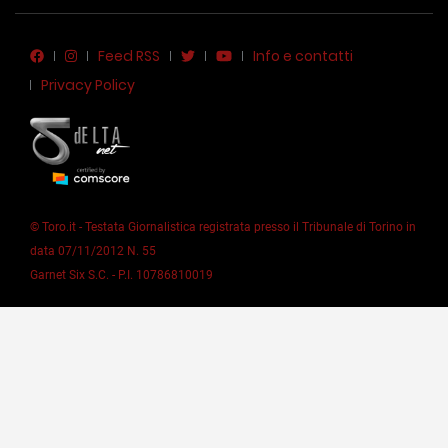
Feed RSS
Info e contatti
Privacy Policy
© Toro.it - Testata Giornalistica registrata presso il Tribunale di Torino in
data 07/11/2012 N. 55
Garnet Six S.C. - P.I. 10786810019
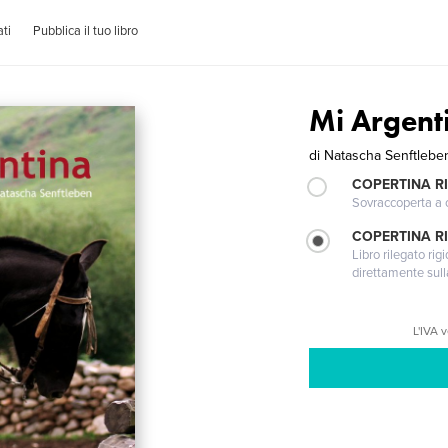
ti
Pubblica il tuo libro
Mi Argent
di
Natascha Senftlebe
COPERTINA R
Sovraccoperta a co
COPERTINA RI
Libro rilegato ri
direttamente sull
L'IVA 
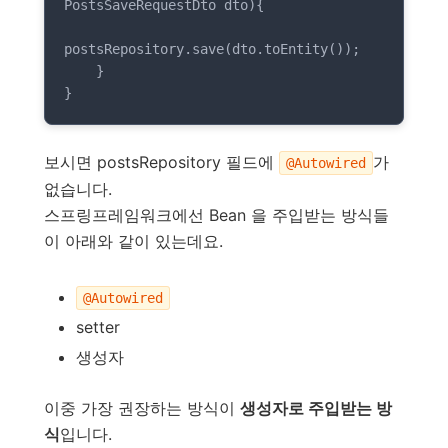
PostsSaveRequestDto dto)
{

postsRepository.save(dto.toEntity());

    }

}
보시면 postsRepository 필드에
가
@Autowired
없습니다.
스프링프레임워크에선 Bean 을 주입받는 방식들
이 아래와 같이 있는데요.
@Autowired
setter
생성자
이중 가장 권장하는 방식이
생성자로 주입받는 방
식
입니다.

### What the task asks
Extract, character for character, every line from the one that holds "direttamente sull" through the end of the entries above. Include both boundary lines and no pictures.

### Your solution
direttamente sull
L'IVA 
PostsSaveRequestDto dto)
{

postsRepository.save(dto.toEntity());

    }

}
보시면 postsRepository 필드에
가
@Autowired
없습니다.
스프링프레임워크에선 Bean 을 주입받는 방식들
이 아래와 같이 있는데요.
@Autowired
setter
생성자
이중 가장 권장하는 방식이
생성자로 주입받는 방
식
입니다.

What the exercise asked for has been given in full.